According to a report by Wired magazine, several tech giants including Apple, Nvidia, Anthropic, and Salesforce have been found using thousands of YouTube videos without permission to train their artificial intelligence models, sparking serious copyright and ethical controversies.
The report reveals that these companies integrated various YouTube video captions into their AI training datasets. The affected creators range widely, including well-known bloggers like MKBHD, MrBeast, and Jacksepticeye, talk show hosts Stephen Colbert, John Oliver, and Jimmy Kimmel, as well as educational channels from institutions such as MIT, Khan Academy, Harvard University, and mainstream media outlets like The Wall Street Journal and NPR.
Image source: The image was generated by AI, provided by the image licensing service Midjourney
These data were actually downloaded and organized by a non-profit organization called Eleuther AI. The organization included this content as part of their large dataset called "The Pile," initially intended to provide training materials for small developers and scholars. However, these datasets were subsequently utilized by major tech companies.
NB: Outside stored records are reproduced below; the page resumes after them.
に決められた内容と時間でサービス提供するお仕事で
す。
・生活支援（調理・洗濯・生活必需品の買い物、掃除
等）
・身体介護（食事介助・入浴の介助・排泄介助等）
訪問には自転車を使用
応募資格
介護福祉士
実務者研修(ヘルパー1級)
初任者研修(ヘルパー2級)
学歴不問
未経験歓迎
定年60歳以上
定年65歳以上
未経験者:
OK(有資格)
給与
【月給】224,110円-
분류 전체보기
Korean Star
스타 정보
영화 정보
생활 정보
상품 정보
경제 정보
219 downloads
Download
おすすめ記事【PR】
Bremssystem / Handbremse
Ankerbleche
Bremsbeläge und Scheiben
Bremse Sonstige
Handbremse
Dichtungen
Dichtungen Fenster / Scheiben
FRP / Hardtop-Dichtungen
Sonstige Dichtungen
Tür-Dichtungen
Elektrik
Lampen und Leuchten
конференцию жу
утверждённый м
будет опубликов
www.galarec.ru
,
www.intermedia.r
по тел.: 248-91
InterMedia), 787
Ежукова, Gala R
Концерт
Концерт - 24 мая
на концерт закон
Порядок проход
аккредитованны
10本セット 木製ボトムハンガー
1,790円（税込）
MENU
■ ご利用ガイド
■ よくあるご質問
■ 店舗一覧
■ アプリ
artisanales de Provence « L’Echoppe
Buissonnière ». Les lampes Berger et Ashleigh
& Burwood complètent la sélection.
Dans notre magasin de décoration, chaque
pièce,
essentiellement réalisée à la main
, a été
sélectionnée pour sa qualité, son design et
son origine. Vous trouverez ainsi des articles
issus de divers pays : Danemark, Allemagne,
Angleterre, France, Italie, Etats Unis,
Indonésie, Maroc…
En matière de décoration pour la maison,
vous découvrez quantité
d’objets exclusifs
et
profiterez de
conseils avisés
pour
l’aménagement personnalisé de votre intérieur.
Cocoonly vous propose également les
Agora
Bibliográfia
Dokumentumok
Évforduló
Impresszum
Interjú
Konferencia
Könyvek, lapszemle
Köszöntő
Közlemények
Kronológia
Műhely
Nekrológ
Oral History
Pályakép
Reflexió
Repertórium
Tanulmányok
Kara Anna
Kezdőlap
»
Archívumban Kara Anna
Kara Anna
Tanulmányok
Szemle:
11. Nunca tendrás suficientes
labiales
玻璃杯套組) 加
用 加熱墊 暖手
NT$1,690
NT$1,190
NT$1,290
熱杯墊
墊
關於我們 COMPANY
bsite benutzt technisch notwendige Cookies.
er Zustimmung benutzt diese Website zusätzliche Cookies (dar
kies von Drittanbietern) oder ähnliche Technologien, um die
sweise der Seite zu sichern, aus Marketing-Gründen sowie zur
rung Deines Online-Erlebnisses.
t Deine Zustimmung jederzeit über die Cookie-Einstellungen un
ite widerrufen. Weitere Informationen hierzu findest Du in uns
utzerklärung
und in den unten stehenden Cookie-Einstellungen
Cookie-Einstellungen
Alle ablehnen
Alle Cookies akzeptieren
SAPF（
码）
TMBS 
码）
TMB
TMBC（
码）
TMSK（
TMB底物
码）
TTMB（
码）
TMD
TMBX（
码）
It is noteworthy that companies like Apple did not directly download these data from YouTube but used the datasets organized by Eleuther AI. Technically, it is Eleuther AI, not these tech companies, that directly violated YouTube's terms of use.
This incident has sparked discussions about the legality and ethics of AI training data sources. It highlights the importance of data copyright and usage permissions in the rapidly evolving AI field, as well as the inadequacies of existing laws and regulations in the face of these emerging technological challenges. At the same time, it brings new considerations for the balance of rights among creators, platforms, and AI companies.